Mental Footnote
Monday, May 12th, 2025I’ve said it quite a few times; I support capital punishment for every reason but one – the inevitability that the state will execute the wrong person. And given that that is one of the ultimate wrongs – an innocent person dies, the guilty party goes forever free – that’s all the reason I need to oppose capital punishment.
And it’s not just an intellectual parlor game; we’re fairly certain one innocent guy was executed; there are suspicions about many other such cases. And the fact that well over 100 people have been freed from death row because their convictions were overturned, in most cases because they could not have committed the crimes for which they were convicted and sentenced to death, usually after sitting on death row for many years, as some conservatives demand the curtailing of appeals, which would have led to several more executions of the innocent?

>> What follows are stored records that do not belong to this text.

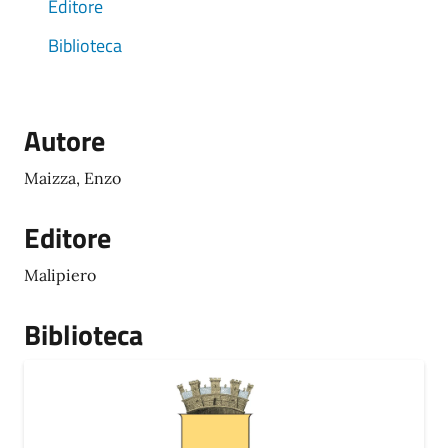
Editore
Biblioteca
Autore
Maizza, Enzo
Editore
Malipiero
Biblioteca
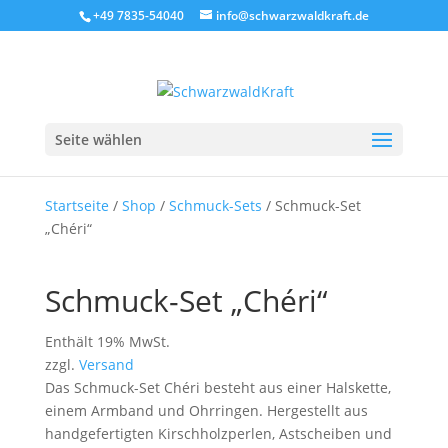
+49 7835-54040
info@schwarzwaldkraft.de
Seite wählen
Startseite
/
Shop
/
Schmuck-Sets
/ Schmuck-Set
„Chéri“
Schmuck-Set „Chéri“
Enthält 19% MwSt.
zzgl.
Versand
Das Schmuck-Set Chéri besteht aus einer Halskette,
einem Armband und Ohrringen. Hergestellt aus
handgefertigten Kirschholzperlen, Astscheiben und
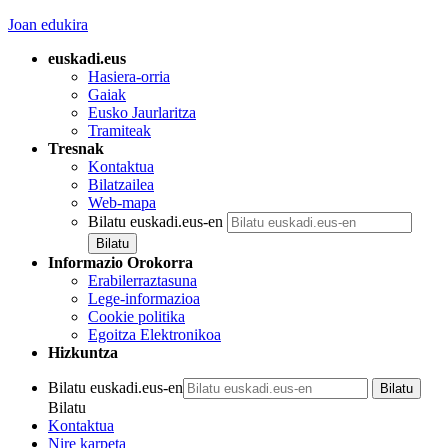
Joan edukira
euskadi.eus
Hasiera-orria
Gaiak
Eusko Jaurlaritza
Tramiteak
Tresnak
Kontaktua
Bilatzailea
Web-mapa
Bilatu euskadi.eus-en
Informazio Orokorra
Erabilerraztasuna
Lege-informazioa
Cookie politika
Egoitza Elektronikoa
Hizkuntza
Bilatu euskadi.eus-en
Bilatu
Kontaktua
Nire karpeta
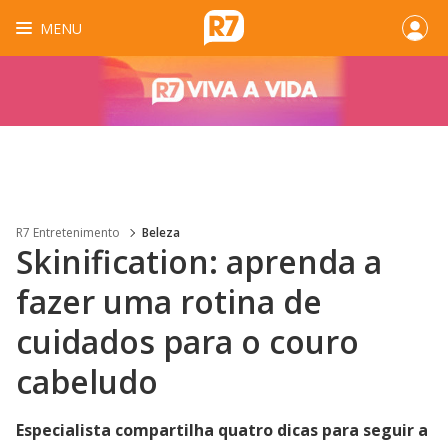
MENU
R7 Entretenimento
Beleza
Skinification: aprenda a
fazer uma rotina de
cuidados para o couro
cabeludo
Especialista compartilha quatro dicas para seguir a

Color me unconvinced. Or, rather, utterly convinced.
So, with all that said: a “botched” firing squad execution in South Carolina left a convicted murderer not quite dead, for a while anyway:
There wasn’t much chance Mahdi didn’t commit his crime. Or, rather, crimes; he was convicted of three murders – the stabbing of Greg Jones in a drug deal gone bad, then shooting a convenience store clerk Christopher Jason Boggs in the face and finally shooting police officer James Myers 9 times. 3 to his head.

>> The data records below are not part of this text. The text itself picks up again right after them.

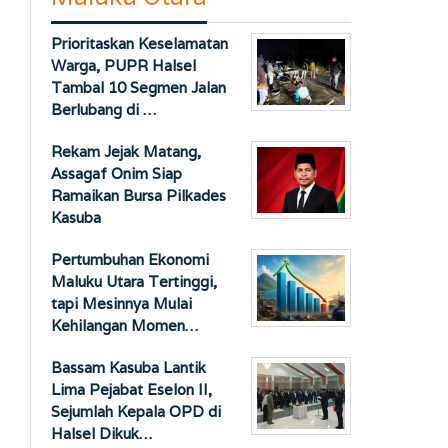
Prioritaskan Keselamatan
Warga, PUPR Halsel
Tambal 10 Segmen Jalan
Berlubang di …
Rekam Jejak Matang,
Assagaf Onim Siap
Ramaikan Bursa Pilkades
Kasuba
Pertumbuhan Ekonomi
Maluku Utara Tertinggi,
tapi Mesinnya Mulai
Kehilangan Momen…
Bassam Kasuba Lantik
Lima Pejabat Eselon II,
Sejumlah Kepala OPD di
Halsel Dikuk…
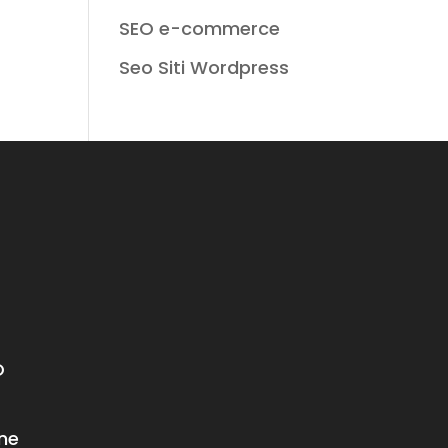
SEO e-commerce
Seo Siti Wordpress
O
ne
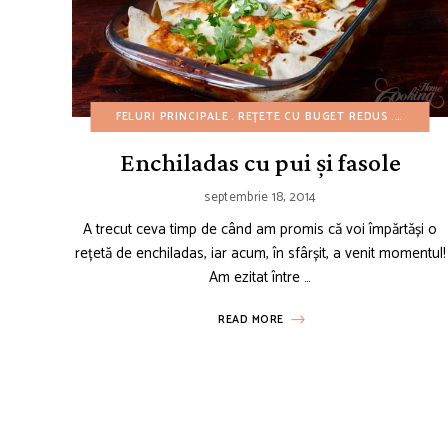
FELURI PRINCIPALE
REȚETE CU BUGET REDUS
REȚETE 
Enchiladas cu pui și fasole
septembrie 18, 2014
A trecut ceva timp de când am promis că voi împărtăși o
rețetă de enchiladas, iar acum, în sfârșit, a venit momentul!
Am ezitat între …
READ MORE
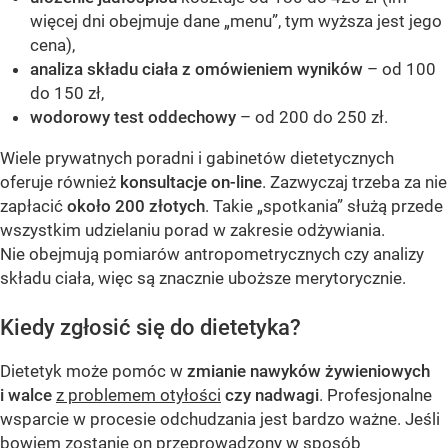
więcej dni obejmuje dane „menu”, tym wyższa jest jego
cena),
analiza składu ciała z omówieniem wyników
– od 100
do 150 zł,
wodorowy test oddechowy
– od 200 do 250 zł.
Wiele prywatnych poradni i gabinetów dietetycznych
oferuje również
konsultacje on-line
. Zazwyczaj trzeba za nie
zapłacić
około 200 złotych
. Takie „spotkania” służą przede
wszystkim udzielaniu porad w zakresie odżywiania.
Nie obejmują pomiarów antropometrycznych czy analizy
składu ciała, więc są znacznie uboższe merytorycznie.
Kiedy zgłosić się do dietetyka?
Dietetyk może pomóc w
zmianie nawyków żywieniowych
i walce
z problemem otyłości
czy nadwagi
. Profesjonalne
wsparcie w procesie odchudzania jest bardzo ważne. Jeśli
bowiem zostanie on przeprowadzony w sposób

Any of which, but especially that last, might explain why three expert riflemen firing at fifteen feet missed a three inch target – a grouping I get with a handgun without a whole lot of ceremony at that range – leaving Mahdi in “excruciating pain” for about a minute.
I imagine there’s going to be an Eighth Amendment civil rights suit against the marksmen – if anyone has standing to take it to court.